Discussion in 'General Electronics Chat' started by eyeow84, Mar 13, 2016.

  1. eyeow84

    Thread Starter New Member

    Feb 17, 2016
    This thermoelectric module for cooling system is new for me. I conducted an experiment on Peltier Thermoelectric Module. I want to test how it behaves when I provide certain level of voltage and what would be the current looks like and calculate the power used before designing suitable circuit to control it.

    Peltier Thermoelectric Module with max rating: 100W, 20V, 8.5A, deltaT 71DegC

    Test Setup: As shown in the picture. Cold side of Peltier faced upwards exposing to ambient. Hot side faced downwards and fan+heat sink was used to dissipate the heat from there.


    DC power supply is used to generate DC voltages 12V, 16,V and 18V to Peltier and to measure the current.

    Measurement Results:
    At 12V, I = 3.54A, P=42.28W
    At 16V, I = 4.1A, P=65.6W
    At 18V, I=4.5A, P= 81W
    At 20V, I= 4.9A, P=98W

    1. When voltage increases, the current also increases. Thus the calculated power is higher.
    2. When first turn on the DC power supply, eg. at 12V, the current reading at first is around 4.1A then gradually drops to 3.54A after 1 minute, and it keeps on decreasing slowly as well. Same observation happened at other voltages.
    3. When I touch at the cold side, the current increases. Thus I think that more current is consumed to cool down the heat (from my finger)
    4. Eventually one of the thermoelectric modules broken down, found it was open, high impedance. But the last reading was 12V and approx 3.3A. The cold side has turned hot when the moment current reading became 0A.

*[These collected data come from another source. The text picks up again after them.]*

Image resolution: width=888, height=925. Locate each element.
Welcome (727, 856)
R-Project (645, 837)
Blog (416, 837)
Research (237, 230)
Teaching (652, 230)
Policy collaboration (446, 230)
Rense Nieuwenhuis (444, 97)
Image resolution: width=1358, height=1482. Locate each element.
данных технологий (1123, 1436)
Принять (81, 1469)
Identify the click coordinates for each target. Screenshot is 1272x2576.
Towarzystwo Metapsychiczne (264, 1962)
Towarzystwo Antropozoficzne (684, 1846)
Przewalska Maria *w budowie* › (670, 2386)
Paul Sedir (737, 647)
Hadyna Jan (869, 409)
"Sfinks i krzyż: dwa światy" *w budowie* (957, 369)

    Q1: Why the measured current is higher when the voltage increases? Assume the ambient is about the same, so the power used to cool down the ambient heat should be the same, right?

    Q2. I didn't not exceed the max voltage 20V, and the current measured was 3.3A still far below 8.5A. What makes the thermoelectric module broken? Is it because I must always put hot object at cold side to keep this module working?

    Q3. Is this how the thermoelectric module behaves? My application is to use this module to cool down water tank. So when the water tank is hot, then only I turn on the PWM to drive the thermoeletric module?

    Hope to get some answer to help me understand more on its behavior. Thanks.
  2. wayneh


    Sep 9, 2010
    The module is roughly a resistor with nearly (but not exactly) constant resistance. A value of 1-2Ω is typical. So the current will roughly obey Ohms law, V = I•R or I =V/R
    The behavior of a TEC varies with the ∆T across it's two sides, and with the absolute T of the hot side. I suspect that you drove the TEC outside of of its specifications and allowed the hot side to get far too hot. Without a good heat sink and plenty of air flow, that is the predictable result.
    I don't understand your question, so I'll just make some general comments. You need to find the properties of your TEC, to model how it will perform at every condition of T and ∆T that you expect to encounter. One thing you will learn is that efficiency is greatest when the TEC is operated far below its specified maximum current an ∆T. So power is used efficiently at low ∆T and low current. Of course it will operate far below the rated capacity under these conditions.

    It may be obvious but I'll say it anyway: All the power you supply, plus the heat you move from the cold side to the hot, appears on the hot side of the TEC. Its crucial you remove and dissipate all that heat. At maximum current, the power you supply the TEC may be 10 times greater than the amount moved from hot to cold. So if you need 10W of cooling delivered to your water vessel, you might have to remove 110W of heat from the TEC.

    Failure to cool the hot side can cook your TEC and destroy it.

    [update] I looked again at your setup and it looks adequate. Did you use heatsink compound between the TEC and the heat sink? I still suspect you overheated.
    Last edited: Mar 13, 2016
  3. mcasale

    Active Member

    Jul 18, 2011
    Good points from wayneh.

    I have used TECs in a few projects. They are a bit tricky and the usual "linear" design has to be tweaked.

    A TEC is like a thermocouple (Seebeck effect) operated in reverse. Applying a current changes the temperatures around the junction.

    One last point: If you are going to use a PWM signal to drive the TEC, make sure it's much faster than the time constant of the TEC. If the frequency is too slow you can damage the construction of the junction.